▶ _Task requirements_: Write the entries out again in full and unchanged, dropping every image.

▶ _Records for the task_:
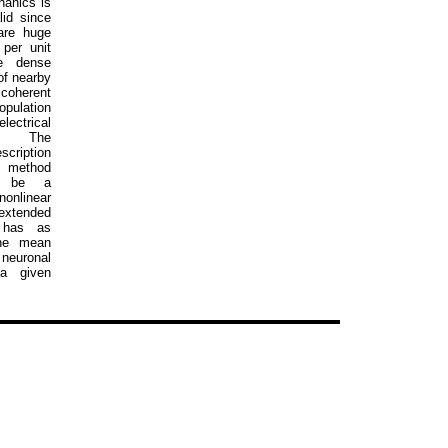
hanics is
lid since
are huge
per unit
e dense
of nearby
coherent
pulation
ectrical
n. The
cription
s method
o be a
nlinear
tended
 has as
the mean
 neuronal
 a given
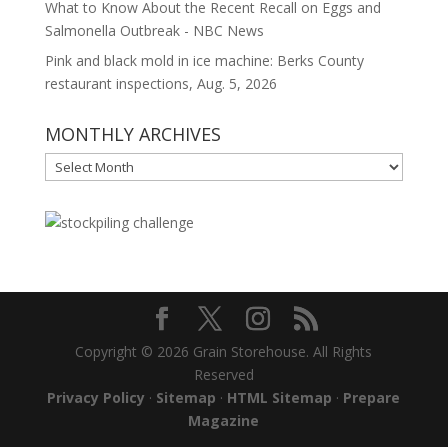
What to Know About the Recent Recall on Eggs and
Salmonella Outbreak - NBC News
Pink and black mold in ice machine: Berks County
restaurant inspections, Aug. 5, 2026
MONTHLY ARCHIVES
MONTHLY
ARCHIVES
Copyright © 2026 Grain Storehouse. All Rights
Reserved
Privacy Policy
·
Sitemap
·
HTML Sitemap
·
Prepare
Magazine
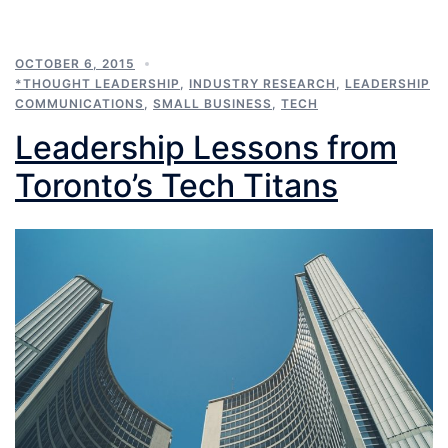
OCTOBER 6, 2015
*THOUGHT LEADERSHIP
,
INDUSTRY RESEARCH
,
LEADERSHIP
COMMUNICATIONS
,
SMALL BUSINESS
,
TECH
Leadership Lessons from
Toronto’s Tech Titans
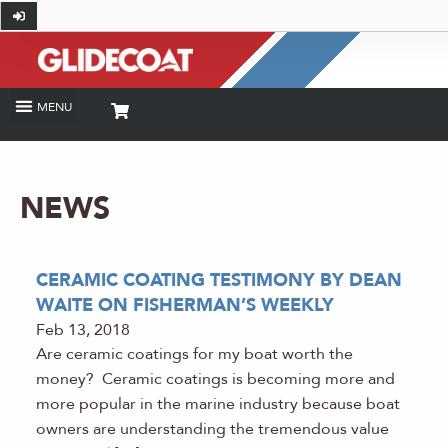
NEWS
CERAMIC COATING TESTIMONY BY DEAN
WAITE ON FISHERMAN’S WEEKLY
Feb 13, 2018
Are ceramic coatings for my boat worth the
money? Ceramic coatings is becoming more and
more popular in the marine industry because boat
owners are understanding the tremendous value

▶ _Result_:
hanics is
lid since
are huge
per unit
e dense
of nearby
coherent
pulation
ectrical
n. The
cription
s method
o be a
nlinear
tended
 has as
the mean
 neuronal
 a given
What to Know About the Recent Recall on Eggs and
Salmonella Outbreak - NBC News
Pink and black mold in ice machine: Berks County
restaurant inspections, Aug. 5, 2026
MONTHLY ARCHIVES
MONTHLY
ARCHIVES
Copyright © 2026 Grain Storehouse. All Rights
Reserved
Privacy Policy
·
Sitemap
·
HTML Sitemap
·
Prepare
Magazine
OCTOBER 6, 2015
*THOUGHT LEADERSHIP
,
INDUSTRY RESEARCH
,
LEADERSHIP
COMMUNICATIONS
,
SMALL BUSINESS
,
TECH
Leadership Lessons from
Toronto’s Tech Titans
NEWS
CERAMIC COATING TESTIMONY BY DEAN
WAITE ON FISHERMAN’S WEEKLY
Feb 13, 2018
Are ceramic coatings for my boat worth the
money? Ceramic coatings is becoming more and
more popular in the marine industry because boat
owners are understanding the tremendous value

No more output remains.